## RECORD SET
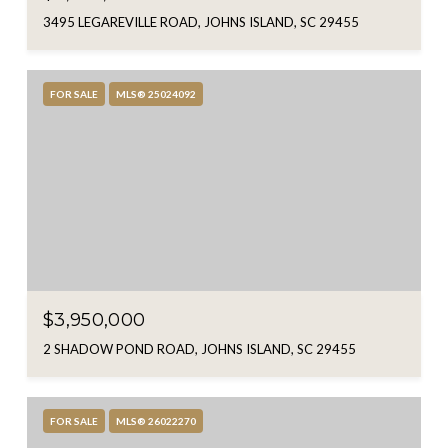
3495 LEGAREVILLE ROAD, JOHNS ISLAND, SC 29455
FOR SALE
MLS® 25024092
$3,950,000
2 SHADOW POND ROAD, JOHNS ISLAND, SC 29455
FOR SALE
MLS® 26022270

## PROBLEM DETAILS
Repeat, exactly and in full, all records above, but include no pictures.

## WRITTEN REPLY
3495 LEGAREVILLE ROAD, JOHNS ISLAND, SC 29455
FOR SALE
MLS® 25024092
$3,950,000
2 SHADOW POND ROAD, JOHNS ISLAND, SC 29455
FOR SALE
MLS® 26022270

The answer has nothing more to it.